WTF is going on with this? I know it doesn’t claim to be historically accurate, but the first series at least contained some sense, and actually made some very valid points. I’m vaguely hoping this one might show us something about the Cathars, but I don’t actually think it will, because Catharism was pretty much a spent force by this time. Mind you, given the extent of the historical accuracy so far, it wouldn’t surprise me if a load of Lutherans, Calvinists and Old Believers all turned up, never mind Cathars.

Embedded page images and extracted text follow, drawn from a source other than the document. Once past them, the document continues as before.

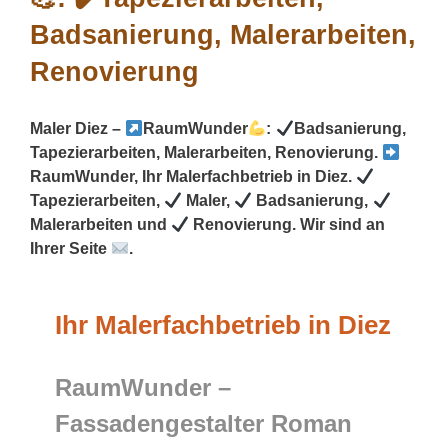
Maler Diez –
RaumWunder
:
Badsanierung,
Tapezierarbeiten, Malerarbeiten, Renovierung.
RaumWunder, Ihr Malerfachbetrieb in Diez.
Tapezierarbeiten,
Maler,
Badsanierung,
Malerarbeiten und
Renovierung. Wir sind an
Ihrer Seite
.
Ihr Malerfachbetrieb in Diez
RaumWunder –
Fassadengestalter Roman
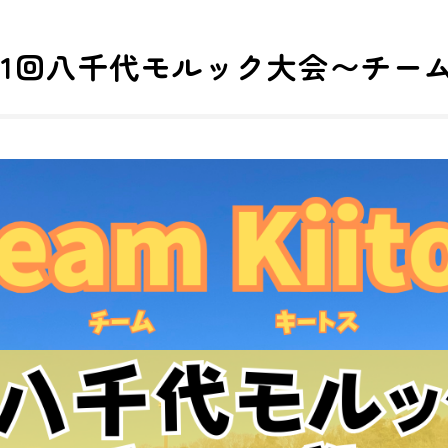
)第1回八千代モルック大会〜チー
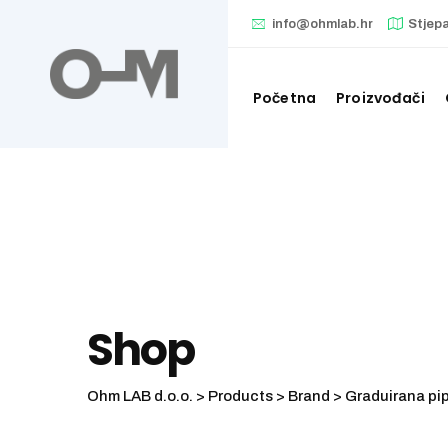
Skip
info@ohmlab.hr
Stjep
to
content
Početna
Proizvođači
Shop
Ohm LAB d.o.o.
>
Products
>
Brand
>
Graduirana pip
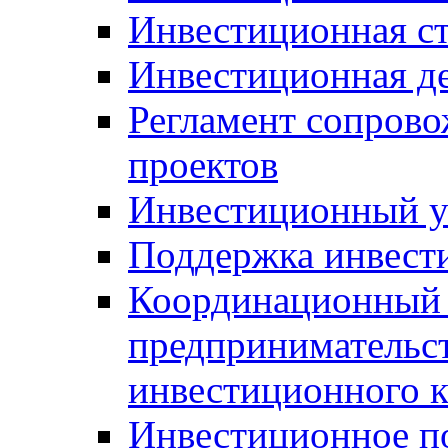
Инвестиционная ст
Инвестиционная д
Регламент сопров
проектов
Инвестиционный 
Поддержка инвест
Координационный 
предпринимательс
инвестиционного 
Инвестиционное п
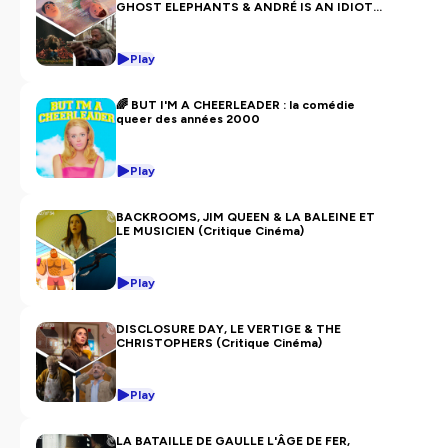
GHOST ELEPHANTS & ANDRÉ IS AN IDIOT
(Critique Cinéma)
Play
🌈 BUT I'M A CHEERLEADER : la comédie
queer des années 2000
Play
BACKROOMS, JIM QUEEN & LA BALEINE ET
LE MUSICIEN (Critique Cinéma)
Play
DISCLOSURE DAY, LE VERTIGE & THE
CHRISTOPHERS (Critique Cinéma)
Play
LA BATAILLE DE GAULLE L'ÂGE DE FER,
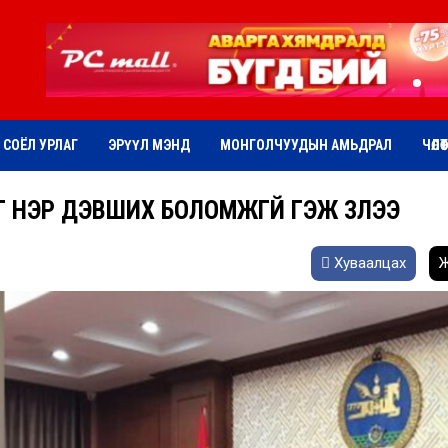
СОЁЛ УРЛАГ
ЭРҮҮЛ МЭНД
МОНГОЛЧУУДЫН АМЬДРАЛ
ЧӨЛӨ
Г НЭР ДЭВШИХ БОЛОМЖГҮЙ ГЭЖ ҮЗЛЭЭ
Хуваалцах
Ж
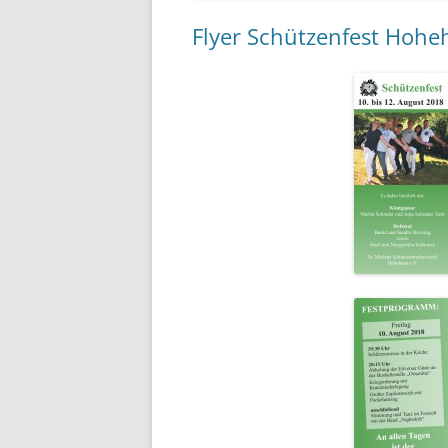
Flyer Schützenfest Hohe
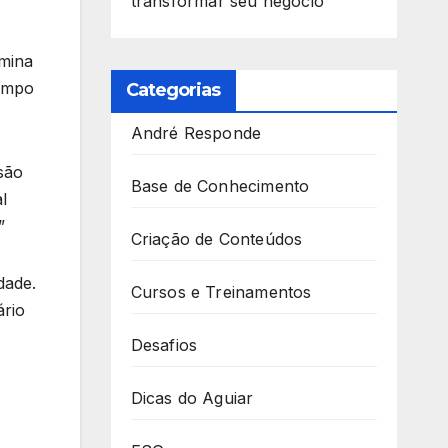
transformar seu negócio
imina
tempo
Categorias
André Responde
são
Base de Conhecimento
l
”
Criação de Conteúdos
dade.
Cursos e Treinamentos
ário
Desafios
Dicas do Aguiar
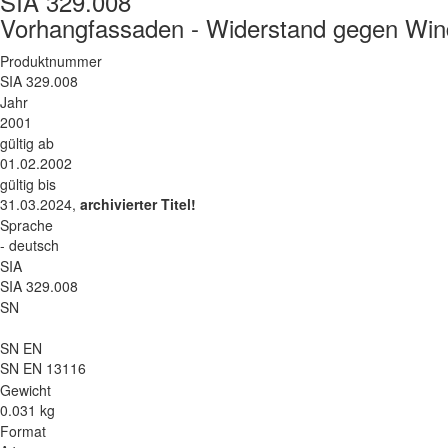
SIA 329.008
Vorhangfassaden - Widerstand gegen Wind
Produktnummer
SIA 329.008
Jahr
2001
gültig ab
01.02.2002
gültig bis
31.03.2024,
archivierter Titel!
Sprache
- deutsch
SIA
SIA 329.008
SN
SN EN
SN EN 13116
Gewicht
0.031 kg
Format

The previews are all full of people going on about “epic drama” and “complex characters”. Well, sorry, but I just can’t take it seriously! I suppose it isn’t any more bonkers than Vikings, and I’m still loving that and am sorry that the next series is going to be the last; but we don’t have that many historical sources for the Viking era, and a lot of what we do have is so mixed up with myth and legend that somehow it doesn’t seem such a problem for a TV series about that to make so much up. With medieval France, we’ve got the real history – and this very definitely isn’t it!
On the other hand … maybe this is going to appeal to the sort of audience who wouldn’t watch a more traditional period drama series? Is that a good thing, if it’s getting more people into history? You could possibly argue that, but I think there’s a danger of ending up with a blurring of the lines between something like Game of Thrones, which is pure fiction/fantasy, and real history, and I think that’s pretty worrying. This is entertaining, in a way, but I’m not really comfortable seeing the lives of real historical characters – kings, queens, popes, advisors, et al – distorted as much as this. If you want to write pure fiction, maybe stick to purely fictitious characters?
Marks for being entertaining, though. The swords and shields fight was quite dramatic. Even if they didn’t seem to know the rest of the words to the Toto song.